Indeed, the regime appears to have restarted construction activity at the Yongbyon nuclear site, where in 2008 it demolished an old reactor's cooling tower. Moreover, Christopher Hill, the Bush administration's chief negotiator with the North, warned: "They have continued to work on their systems for delivering nuclear weapons."
Pyongyang's recent policy toward the South has been unreservedly hostile. Last March the DPRK sank a South Korean frigate, the Cheonan, killing 46 sailors.
Unfortunately, the situation is only likely to worsen as "Dear Leader" Kim Jong-il attempts to pass power on to his youngest son, Kim Jong-un. Despite the formal anointment at the recent meeting of the ruling Workers' Party, the succession may not be smooth.
There are many potential claimants for power — Kim Jong-il's sister and brother-in-law, a slightly older son criticized as effeminate by his father and an even older son by a different wife living in disgraced but luxurious exile in Macau. Plus numerous party and military officials who have been waiting for years for their turn at the top.

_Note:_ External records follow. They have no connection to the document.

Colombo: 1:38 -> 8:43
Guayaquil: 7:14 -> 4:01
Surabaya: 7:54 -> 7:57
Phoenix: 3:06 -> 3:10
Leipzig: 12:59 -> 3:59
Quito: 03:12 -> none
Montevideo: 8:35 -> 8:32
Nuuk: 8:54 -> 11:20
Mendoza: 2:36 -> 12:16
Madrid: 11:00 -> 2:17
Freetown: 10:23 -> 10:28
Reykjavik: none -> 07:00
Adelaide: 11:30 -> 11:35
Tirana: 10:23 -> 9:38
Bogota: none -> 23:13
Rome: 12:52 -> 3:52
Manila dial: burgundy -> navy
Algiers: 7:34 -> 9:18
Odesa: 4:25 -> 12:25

Moreover, an uncertain political environment discourages serious negotiation over nonproliferation. A weakened "Dear Leader" dependent on military support is not likely to sacrifice the nuclear weapons developed at enormous expense. No one struggling for power after his demise is likely to stand against the military.

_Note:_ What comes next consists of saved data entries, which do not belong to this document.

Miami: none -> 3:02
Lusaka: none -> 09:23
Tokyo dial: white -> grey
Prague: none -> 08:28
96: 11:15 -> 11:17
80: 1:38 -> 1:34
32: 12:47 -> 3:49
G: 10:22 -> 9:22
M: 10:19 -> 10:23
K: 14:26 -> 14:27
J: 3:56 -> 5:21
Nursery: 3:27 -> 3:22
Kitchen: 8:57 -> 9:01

Thus, the best outcome in the next several years likely is the status quo. Negotiations may not hurt, but they are unlikely to provide any discernible benefit.
Unfortunately, none of the DPRK's neighbors are inclined to be particularly helpful.
South Korea's policy has ranged from isolation of the North to provision of subsidies for the impoverished communist state, while relying on the U.S. for its defense.
Seoul recently softened its position again. Japan has subordinated policy toward the DPRK to resolving the status of Japanese citizens kidnapped by Pyongyang's agents in past years.
The ever more assertive Beijing obviously believes that stability matters more than anything else. Indeed, the Chinese have been expanding investment in the North. The result has been to discourage reform.
Nothing is likely to change in the near future. Washington should step back and leave the issue to the North's neighbors.
The only Americans within easy reach of Pyongyang's arms are those stationed in South Korea. Given the ROK's manifold advantages over North Korea, an American military garrison is unnecessary. The troops should come home.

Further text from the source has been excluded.